■ **TASK**: While reading through the material below, copy each line that holds the word "Your".

■ **AVAILABLE DATA**:
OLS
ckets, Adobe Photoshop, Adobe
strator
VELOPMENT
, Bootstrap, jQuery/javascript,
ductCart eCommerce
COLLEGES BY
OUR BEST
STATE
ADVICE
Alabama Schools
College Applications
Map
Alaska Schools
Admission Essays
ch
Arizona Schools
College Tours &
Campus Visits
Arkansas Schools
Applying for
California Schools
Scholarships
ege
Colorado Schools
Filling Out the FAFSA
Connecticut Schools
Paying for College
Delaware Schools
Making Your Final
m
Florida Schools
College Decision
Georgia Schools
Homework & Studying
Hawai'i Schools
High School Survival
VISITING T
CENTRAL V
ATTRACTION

---

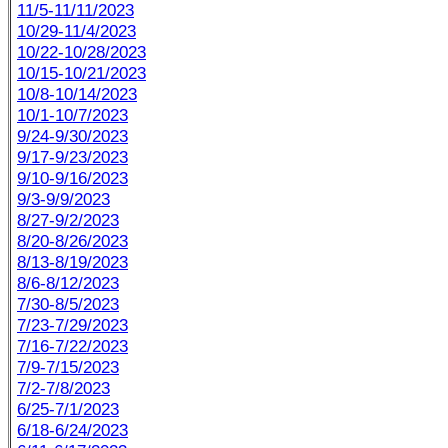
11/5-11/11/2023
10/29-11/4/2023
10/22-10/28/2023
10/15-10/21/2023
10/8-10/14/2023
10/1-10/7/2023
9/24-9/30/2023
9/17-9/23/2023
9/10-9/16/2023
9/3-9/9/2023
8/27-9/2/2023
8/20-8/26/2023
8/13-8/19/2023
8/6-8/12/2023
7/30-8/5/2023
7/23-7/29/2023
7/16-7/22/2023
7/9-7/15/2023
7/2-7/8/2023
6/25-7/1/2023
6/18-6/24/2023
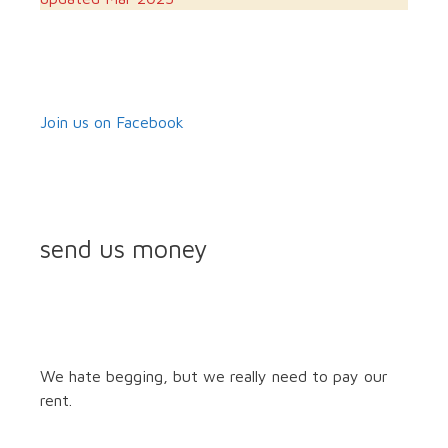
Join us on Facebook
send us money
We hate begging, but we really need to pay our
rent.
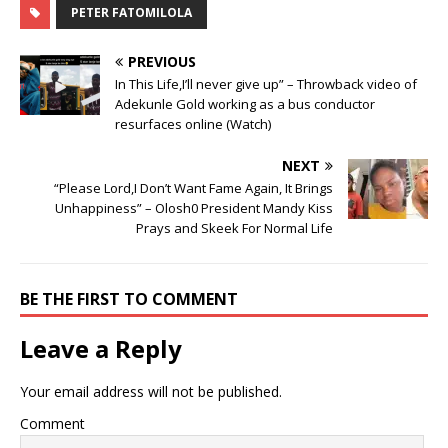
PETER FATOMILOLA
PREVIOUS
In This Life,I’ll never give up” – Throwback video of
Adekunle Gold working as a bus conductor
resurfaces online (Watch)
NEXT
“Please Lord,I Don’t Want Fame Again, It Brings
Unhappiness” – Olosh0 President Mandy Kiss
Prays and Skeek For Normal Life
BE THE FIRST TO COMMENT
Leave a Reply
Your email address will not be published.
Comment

■ **EXERCISE RESPONSE**:
Making Your Final
Your email address will not be published.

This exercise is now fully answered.